The International Organisation of Securities Commissions (IOSCO) and the Bank of International Settlements (BIS) have called for strict monitoring of high frequency trading (HFT) across global currency and securities markets to ward off ‘flash' crashes.

Citing the recent Japanese Yen crash of 300 pips in 25 minutes on March 17, 2011 (see box) against the US dollar and the 5-6 per cent Dow Jones index collapse within minutes on May 6, 2010 (flash crash), the agencies said this was due to the unfair advantage HFT commanded.

Both the agencies said that providers of HFT liquidity could distort market prices away from fundamental values and impair the price discovery process due to their high volume and speed of execution.

Hence, HFT liquidity was actually a mirage, said BIS.

In India, the Securities and Exchange Board of India (SEBI) set up a Technology Advisory Committee in March 2010 to advise on issues relating to HFT, co-location and security issues related to internet based trading.

Both IOSCO and BIS concerns are that traditional market makers (those who provide liquidity) could either reduce or stop market making and move to less transparent venues.

There was no guarantee on the quality of the bid-ask quotation as drying up of liquidity could result in widening of spreads (difference between buying and selling prices) even by designated market makers.

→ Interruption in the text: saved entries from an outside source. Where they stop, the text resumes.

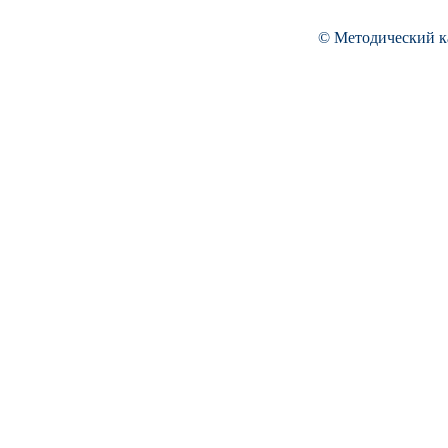
© Методический к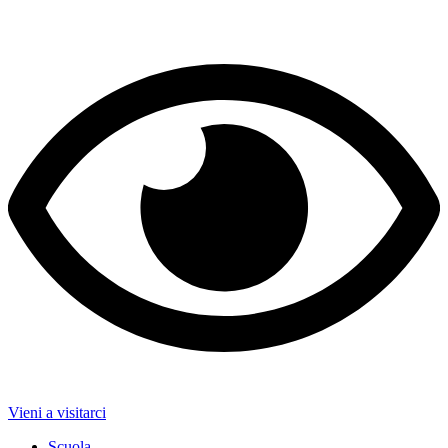
Vieni a visitarci
Scuola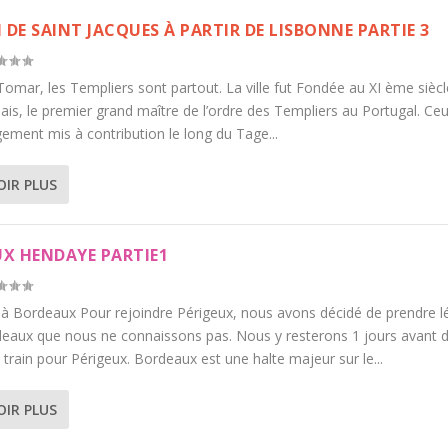
 DE SAINT JACQUES À PARTIR DE LISBONNE PARTIE 3
omar, les Templiers sont partout. La ville fut Fondée au XI ème siècl
is, le premier grand maître de l’ordre des Templiers au Portugal. Ceu
gement mis à contribution le long du Tage...
OIR PLUS
UX HENDAYE PARTIE1
 à Bordeaux Pour rejoindre Périgeux, nous avons décidé de prendre 
eaux que nous ne connaissons pas. Nous y resterons 1 jours avant 
 train pour Périgeux. Bordeaux est une halte majeur sur le...
OIR PLUS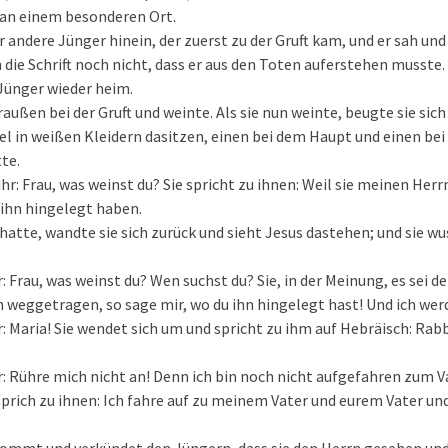
n einem besonderen Ort.
 andere Jünger hinein, der zuerst zu der Gruft kam, und er sah und
 die Schrift noch nicht, dass er aus den Toten auferstehen musste.
Jünger wieder heim.
außen bei der Gruft und weinte. Als sie nun weinte, beugte sie sich
el in weißen Kleidern dasitzen, einen bei dem Haupt und einen bei
te.
ihr: Frau, was weinst du? Sie spricht zu ihnen: Weil sie meinen 
e ihn hingelegt haben.
 hatte, wandte sie sich zurück und sieht Jesus dastehen; und sie wu
r: Frau, was weinst du? Wen suchst du? Sie, in der Meinung, es sei de
n weggetragen, so sage mir, wo du ihn hingelegt hast! Und ich we
r: Maria! Sie wendet sich um und spricht zu ihm auf Hebräisch: Rabb
hr: Rühre mich nicht an! Denn ich bin noch nicht aufgefahren zum V
prich zu ihnen: Ich fahre auf zu meinem Vater und eurem Vater u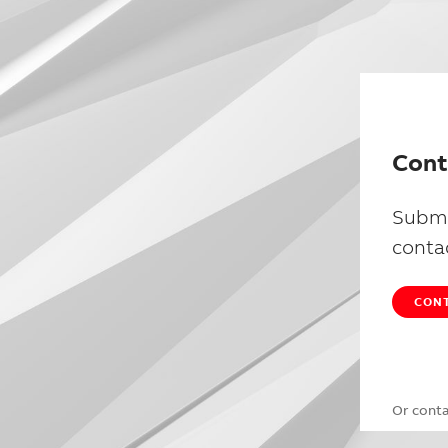
Cont
Submi
conta
CONT
Or cont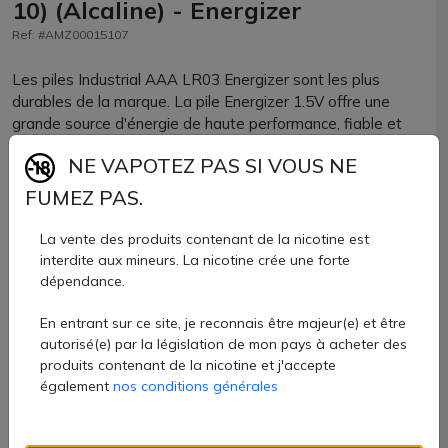
10) (Alcaline) - Energizer
Ref: #AMZ00015107
Les piles Industrial AAA LR03 Energizer sont les plus
durables de la marque. La pile Energizer 1.5V offre une
grande source d'énergie de haute performance, fiable et
pour une longue durée.
NE VAPOTEZ PAS SI VOUS NE
Elle conserve son énergie pendant 10 ans lorsqu'elle est
FUMEZ PAS.
entreposée.
La vente des produits contenant de la nicotine est
Lot de 10 piles alcaline AAA LR03 Energizer.
interdite aux mineurs. La nicotine crée une forte
dépendance.
5 €
En entrant sur ce site, je reconnais être majeur(e) et être
Quantité
autorisé(e) par la législation de mon pays à acheter des
produits contenant de la nicotine et j'accepte
AJOUTER À MON PANIER
également
nos conditions générales
Paiement 100% sécurisé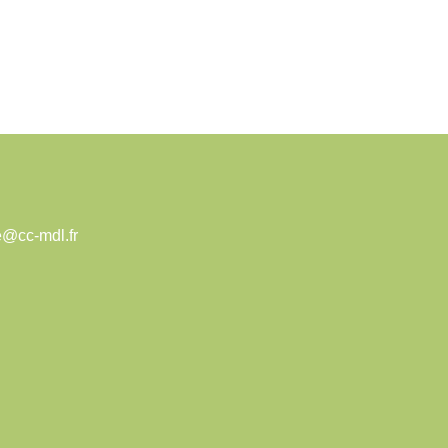
e@cc-mdl.fr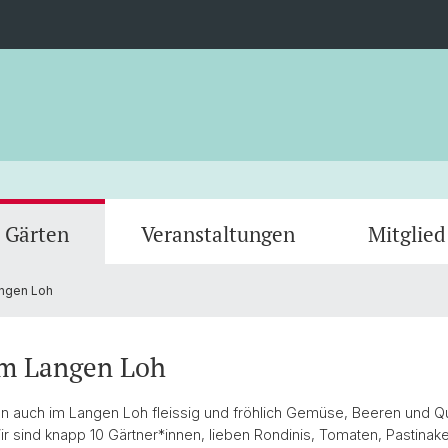
 Gärten
Veranstaltungen
Mitglie
angen Loh
Garten Alfonso
Garte
Im Langen Loh
n auch im Langen Loh fleissig und fröhlich Gemüse, Beeren und Q
ir sind knapp 10 Gärtner*innen, lieben Rondinis, Tomaten, Pastinake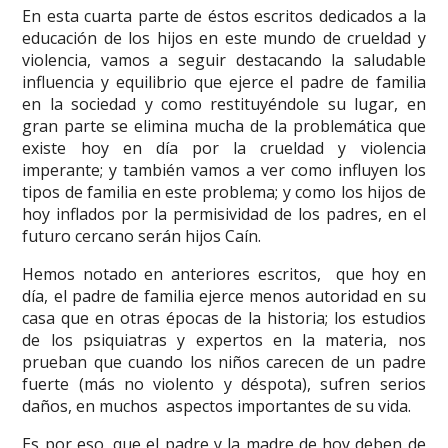
En esta cuarta parte de éstos escritos dedicados a la
educación de los hijos en este mundo de crueldad y
violencia, vamos a seguir destacando la saludable
influencia y equilibrio que ejerce el padre de familia
en la sociedad y como restituyéndole su lugar, en
gran parte se elimina mucha de la problemática que
existe hoy en día por la crueldad y violencia
imperante; y también vamos a ver como influyen los
tipos de familia en este problema; y como los hijos de
hoy inflados por la permisividad de los padres, en el
futuro cercano serán hijos Caín.
Hemos notado en anteriores escritos, que hoy en
día, el padre de familia ejerce menos autoridad en su
casa que en otras épocas de la historia; los estudios
de los psiquiatras y expertos en la materia, nos
prueban que cuando los niños carecen de un padre
fuerte (más no violento y déspota), sufren serios
daños, en muchos aspectos importantes de su vida.
Es por eso, que el padre y la madre de hoy deben de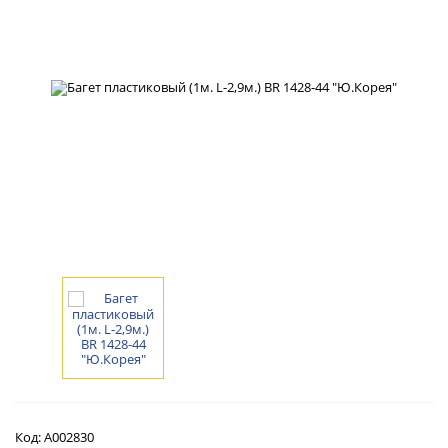
Код:
А002830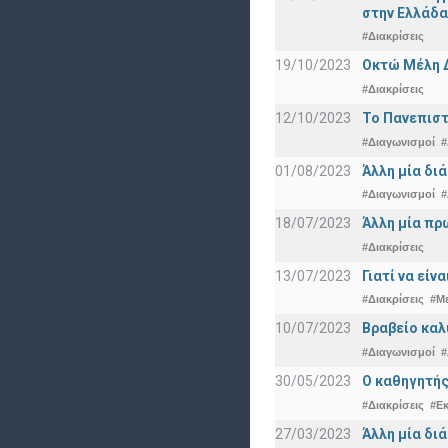
στην Ελλάδα
#Διακρίσεις
19/10/2023
Οκτώ Μέλη 
#Διακρίσεις
12/10/2023
Το Πανεπιστ
#Διαγωνισμοί
#
01/08/2023
Άλλη μία δι
#Διαγωνισμοί
#
18/07/2023
Άλλη μία πρ
#Διακρίσεις
13/07/2023
Γιατί να εί
#Διακρίσεις
#Μ
10/07/2023
Βραβείο καλ
#Διαγωνισμοί
#
30/05/2023
Ο καθηγητής
#Διακρίσεις
#Ε
27/03/2023
Άλλη μία δι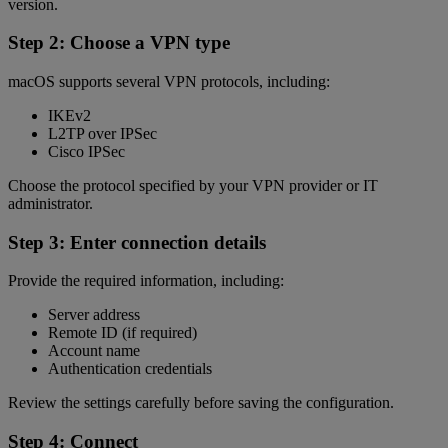
version.
Step 2: Choose a VPN type
macOS supports several VPN protocols, including:
IKEv2
L2TP over IPSec
Cisco IPSec
Choose the protocol specified by your VPN provider or IT
administrator.
Step 3: Enter connection details
Provide the required information, including:
Server address
Remote ID (if required)
Account name
Authentication credentials
Review the settings carefully before saving the configuration.
Step 4: Connect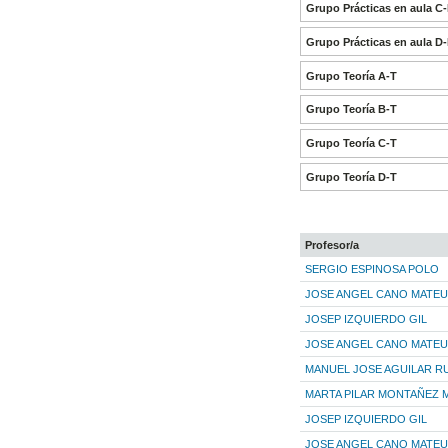
Grupo Prácticas en aula C
Grupo Prácticas en aula D
Grupo Teoría A-T
Grupo Teoría B-T
Grupo Teoría C-T
Grupo Teoría D-T
Profesor/a
SERGIO ESPINOSA POLO
JOSE ANGEL CANO MATEU
JOSEP IZQUIERDO GIL
JOSE ANGEL CANO MATEU
MANUEL JOSE AGUILAR RU
MARTA PILAR MONTAÑEZ 
JOSEP IZQUIERDO GIL
JOSE ANGEL CANO MATEU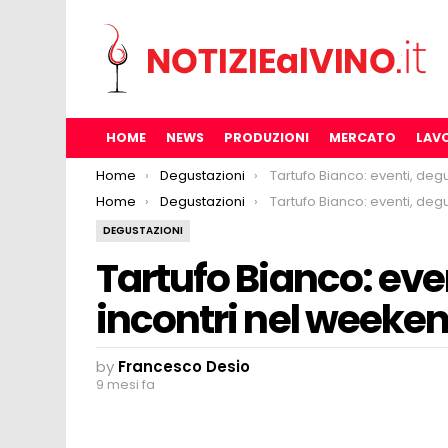
HOME
NEWS
PRODUZIONI
MERCATO
LAV
You are here:
Home
Degustazioni
Tartufo Bianco: eventi, degustazioni e incontri nel wee
You are here:
Home
Degustazioni
Tartufo Bianco: eventi, degustazioni e incontri nel wee
DEGUSTAZIONI
Tartufo Bianco: eve
incontri nel weeken
by
Francesco Desio
9 mesi fa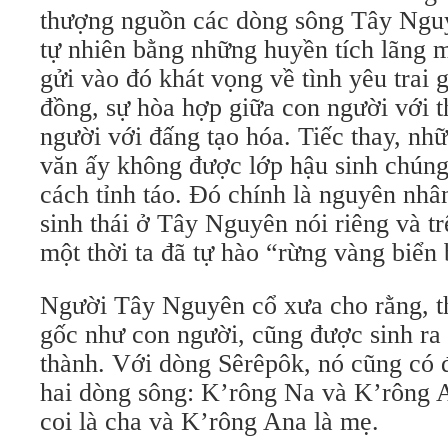
thượng nguồn các dòng sông Tây Nguy
tự nhiên bằng những huyền tích lãng 
gửi vào đó khát vọng về tình yêu trai 
đồng, sự hòa hợp giữa con người với t
người với đấng tạo hóa. Tiếc thay, nh
văn ấy không được lớp hậu sinh chúng
cách tỉnh táo. Đó chính là nguyên nhâ
sinh thái ở Tây Nguyên nói riêng và tr
một thời ta đã tự hào “rừng vàng biển
Người Tây Nguyên cổ xưa cho rằng, t
gốc như con người, cũng được sinh ra
thành. Với dòng Sêrêpôk, nó cũng có đ
hai dòng sông: K’rông Na và K’rông 
coi là cha và K’rông Ana là mẹ.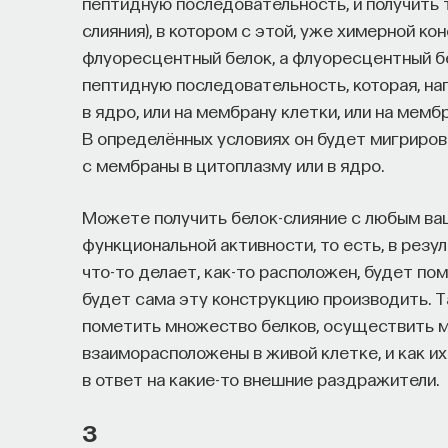
пептидную последовательность, и получить 
слияния), в котором с этой, уже химерной к
флуоресцентный белок, а флуоресцентный б
пептидную последовательность, которая, на
в ядро, или на мембрану клетки, или на мемб
В определённых условиях он будет мигрирова
с мембраны в цитоплазму или в ядро.
Можете получить белок-слияние с любым ваш
функциональной активности, то есть, в резу
что-то делает, как-то расположен, будет п
будет сама эту конструкцию производить. Т
пометить множество белков, осуществить м
взаиморасположены в живой клетке, и как и
в ответ на какие-то внешние раздражители.
3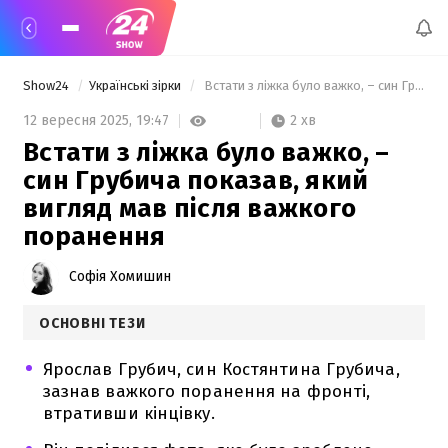
Show24
Українські зірки
 Встати з ліжка було важко, – син Грубича показав, який вигляд мав після важкого поранення 
2 хв
12 вересня 2025,
19:47
Встати з ліжка було важко, –
син Грубича показав, який
вигляд мав після важкого
поранення
Софія Хомишин
ОСНОВНІ ТЕЗИ
Ярослав Грубич, син Костянтина Грубича,
зазнав важкого поранення на фронті,
втративши кінцівку.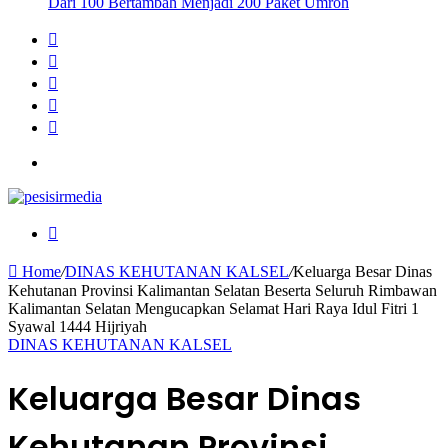
Dari 100 Bertambah Menjadi 200 Paket Umroh
Sidebar
Instagram
YouTube
Twitter
Facebook
Menu
Search
for
Home
/
DINAS KEHUTANAN KALSEL
/
Keluarga Besar Dinas
Kehutanan Provinsi Kalimantan Selatan Beserta Seluruh Rimbawan
Kalimantan Selatan Mengucapkan Selamat Hari Raya Idul Fitri 1
Syawal 1444 Hijriyah
DINAS KEHUTANAN KALSEL
Keluarga Besar Dinas
Kehutanan Provinsi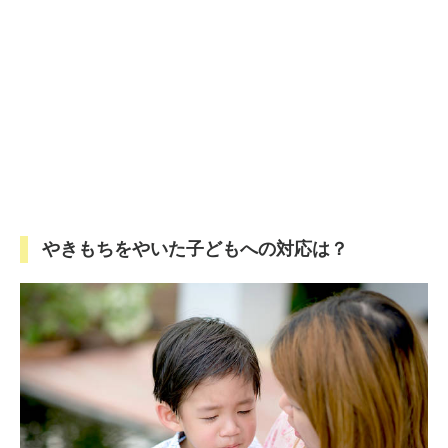
やきもちをやいた子どもへの対応は？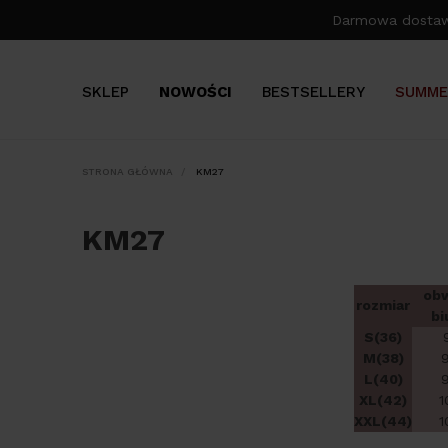
Darmowa dosta
SKLEP
NOWOŚCI
BESTSELLERY
SUMME
STRONA GŁÓWNA
KM27
KM27
ob
rozmiar
bi
S(36)
M(38)
L(40)
9
XL(42)
1
XXL(44)
1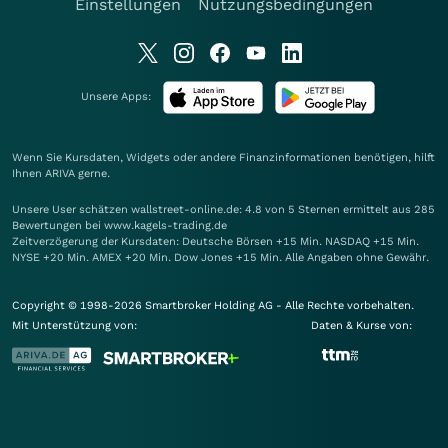
Einstellungen
Nutzungsbedingungen
Unsere Apps:
Wenn Sie Kursdaten, Widgets oder andere Finanzinformationen benötigen, hilft
Ihnen
ARIVA
gerne.
Unsere User schätzen wallstreet-online.de: 4.8 von 5 Sternen ermittelt aus 285
Bewertungen bei www.kagels-trading.de
Zeitverzögerung der Kursdaten: Deutsche Börsen +15 Min. NASDAQ +15 Min.
NYSE +20 Min. AMEX +20 Min. Dow Jones +15 Min. Alle Angaben ohne Gewähr.
Copyright © 1998-2026 Smartbroker Holding AG - Alle Rechte vorbehalten.
Mit Unterstützung von:
Daten & Kurse von: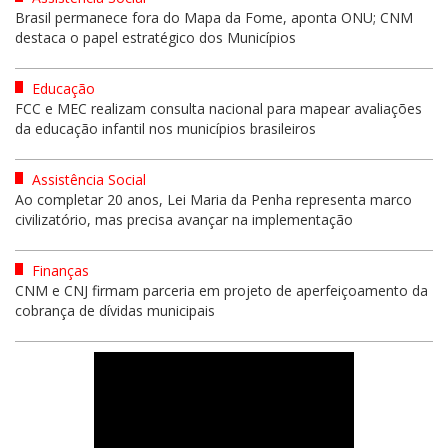
Brasil permanece fora do Mapa da Fome, aponta ONU; CNM
destaca o papel estratégico dos Municípios
Educação
FCC e MEC realizam consulta nacional para mapear avaliações
da educação infantil nos municípios brasileiros
Assistência Social
Ao completar 20 anos, Lei Maria da Penha representa marco
civilizatório, mas precisa avançar na implementação
Finanças
CNM e CNJ firmam parceria em projeto de aperfeiçoamento da
cobrança de dívidas municipais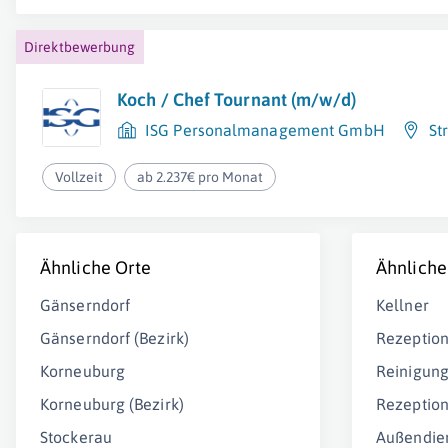
Direktbewerbung
Koch / Chef Tournant (m/w/d)
ISG Personalmanagement GmbH
St
Vollzeit
ab 2.237€ pro Monat
Ähnliche Orte
Ähnliche
Gänserndorf
Kellner
Gänserndorf (Bezirk)
Rezeptio
Korneuburg
Reinigung
Korneuburg (Bezirk)
Rezeption
Stockerau
Außendie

BIS was concerned over the increasing similarity between the currency (Fx) and equity markets as Fx was increasingly becoming a more order driven market than quote driven.

Though participants were unsure whether this was necessarily bad, order driven markets have the potential to be more vulnerable to issues associated with insufficient liquidity whereas a quote driven market provides a clearer and more continuous indication of market pricing, said BIS.


IOSCO said that regulators should ensure that trading venues do not use fees, incentive schemes, rebates and inducements for providing liquidity as a tool that results in unfair, non-transparent and /or discriminatory access to a trading venue.

It said regulators should require trading venue operators to be nimble to the demands of the nature, scale and speed of trading activity and have adequate control mechanisms to throttle market disruptions due to sudden volatile price movements.

Regulators should not allow trading venue operators to offer direct electronic access without proper checks and balances with regard to creditworthiness, legally binding client intermediary agreement, KYC for better surveillance, access to pre- and post-trade information and controls at all market and intermediary levels, said IOSCO.

Regulators should continuously ensure that risks to market integrity and efficiency by the use of technology (especially algorithmic and HFT) does not occur by taking suitable measures to mitigate risks to price formation or to the resiliency and stability of markets.

Market authorities should monitor for novel forms or variations of market abuse that may arise as a result of technological developments and take necessary action.